Task item: Nothing but a full, exact copy of the data is needed.

Data records:
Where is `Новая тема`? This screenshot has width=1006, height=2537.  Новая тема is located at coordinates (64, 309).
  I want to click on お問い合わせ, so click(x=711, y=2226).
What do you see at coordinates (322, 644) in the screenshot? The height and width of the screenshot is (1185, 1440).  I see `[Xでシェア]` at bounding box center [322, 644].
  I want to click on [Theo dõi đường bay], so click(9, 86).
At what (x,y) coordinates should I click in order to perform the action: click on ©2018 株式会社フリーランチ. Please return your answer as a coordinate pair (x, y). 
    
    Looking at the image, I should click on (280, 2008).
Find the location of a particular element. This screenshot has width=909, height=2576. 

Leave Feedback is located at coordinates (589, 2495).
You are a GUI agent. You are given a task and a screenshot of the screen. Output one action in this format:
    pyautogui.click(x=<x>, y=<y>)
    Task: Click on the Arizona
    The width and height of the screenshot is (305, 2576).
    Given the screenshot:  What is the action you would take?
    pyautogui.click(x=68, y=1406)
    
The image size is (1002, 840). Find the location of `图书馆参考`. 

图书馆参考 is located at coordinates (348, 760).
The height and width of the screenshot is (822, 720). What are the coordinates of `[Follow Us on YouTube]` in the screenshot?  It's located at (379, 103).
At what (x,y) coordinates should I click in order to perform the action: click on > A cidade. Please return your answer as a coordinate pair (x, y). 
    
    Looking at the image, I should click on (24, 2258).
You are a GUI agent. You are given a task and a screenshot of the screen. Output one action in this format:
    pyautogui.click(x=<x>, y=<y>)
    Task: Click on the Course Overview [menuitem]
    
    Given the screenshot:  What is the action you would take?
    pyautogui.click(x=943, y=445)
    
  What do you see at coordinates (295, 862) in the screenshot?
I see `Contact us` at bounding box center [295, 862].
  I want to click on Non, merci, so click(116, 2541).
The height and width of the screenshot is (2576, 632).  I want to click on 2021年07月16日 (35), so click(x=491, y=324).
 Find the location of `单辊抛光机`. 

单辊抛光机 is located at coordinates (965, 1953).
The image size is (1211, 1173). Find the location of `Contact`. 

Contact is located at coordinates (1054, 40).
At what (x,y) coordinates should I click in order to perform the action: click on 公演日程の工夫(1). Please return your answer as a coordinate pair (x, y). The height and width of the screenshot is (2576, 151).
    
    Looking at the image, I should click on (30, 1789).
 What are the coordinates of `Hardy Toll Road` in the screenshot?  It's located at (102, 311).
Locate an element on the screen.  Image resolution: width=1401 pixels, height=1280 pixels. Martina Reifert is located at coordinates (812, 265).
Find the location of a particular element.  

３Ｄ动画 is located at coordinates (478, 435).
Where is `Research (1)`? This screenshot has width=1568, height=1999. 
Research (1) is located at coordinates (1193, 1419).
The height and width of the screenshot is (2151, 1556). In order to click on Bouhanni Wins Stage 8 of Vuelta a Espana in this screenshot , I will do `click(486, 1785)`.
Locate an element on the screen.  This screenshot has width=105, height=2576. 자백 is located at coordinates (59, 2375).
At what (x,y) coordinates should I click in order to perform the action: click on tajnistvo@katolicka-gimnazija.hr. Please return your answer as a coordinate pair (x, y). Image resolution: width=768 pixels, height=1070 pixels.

Solution for this task:
Where is `Новая тема`? This screenshot has width=1006, height=2537.  Новая тема is located at coordinates (64, 309).
  I want to click on お問い合わせ, so click(x=711, y=2226).
What do you see at coordinates (322, 644) in the screenshot? The height and width of the screenshot is (1185, 1440).  I see `[Xでシェア]` at bounding box center [322, 644].
  I want to click on [Theo dõi đường bay], so click(9, 86).
At what (x,y) coordinates should I click in order to perform the action: click on ©2018 株式会社フリーランチ. Please return your answer as a coordinate pair (x, y). 
    
    Looking at the image, I should click on (280, 2008).
Find the location of a particular element. This screenshot has width=909, height=2576. 

Leave Feedback is located at coordinates (589, 2495).
You are a GUI agent. You are given a task and a screenshot of the screen. Output one action in this format:
    pyautogui.click(x=<x>, y=<y>)
    Task: Click on the Arizona
    The width and height of the screenshot is (305, 2576).
    Given the screenshot:  What is the action you would take?
    pyautogui.click(x=68, y=1406)
    
The image size is (1002, 840). Find the location of `图书馆参考`. 

图书馆参考 is located at coordinates (348, 760).
The height and width of the screenshot is (822, 720). What are the coordinates of `[Follow Us on YouTube]` in the screenshot?  It's located at (379, 103).
At what (x,y) coordinates should I click in order to perform the action: click on > A cidade. Please return your answer as a coordinate pair (x, y). 
    
    Looking at the image, I should click on (24, 2258).
You are a GUI agent. You are given a task and a screenshot of the screen. Output one action in this format:
    pyautogui.click(x=<x>, y=<y>)
    Task: Click on the Course Overview [menuitem]
    
    Given the screenshot:  What is the action you would take?
    pyautogui.click(x=943, y=445)
    
  What do you see at coordinates (295, 862) in the screenshot?
I see `Contact us` at bounding box center [295, 862].
  I want to click on Non, merci, so click(116, 2541).
The height and width of the screenshot is (2576, 632).  I want to click on 2021年07月16日 (35), so click(x=491, y=324).
 Find the location of `单辊抛光机`. 

单辊抛光机 is located at coordinates (965, 1953).
The image size is (1211, 1173). Find the location of `Contact`. 

Contact is located at coordinates (1054, 40).
At what (x,y) coordinates should I click in order to perform the action: click on 公演日程の工夫(1). Please return your answer as a coordinate pair (x, y). The height and width of the screenshot is (2576, 151).
    
    Looking at the image, I should click on (30, 1789).
 What are the coordinates of `Hardy Toll Road` in the screenshot?  It's located at (102, 311).
Locate an element on the screen.  Image resolution: width=1401 pixels, height=1280 pixels. Martina Reifert is located at coordinates (812, 265).
Find the location of a particular element.  

３Ｄ动画 is located at coordinates (478, 435).
Where is `Research (1)`? This screenshot has width=1568, height=1999. 
Research (1) is located at coordinates (1193, 1419).
The height and width of the screenshot is (2151, 1556). In order to click on Bouhanni Wins Stage 8 of Vuelta a Espana in this screenshot , I will do `click(486, 1785)`.
Locate an element on the screen.  This screenshot has width=105, height=2576. 자백 is located at coordinates (59, 2375).
At what (x,y) coordinates should I click in order to perform the action: click on tajnistvo@katolicka-gimnazija.hr. Please return your answer as a coordinate pair (x, y). Image resolution: width=768 pixels, height=1070 pixels.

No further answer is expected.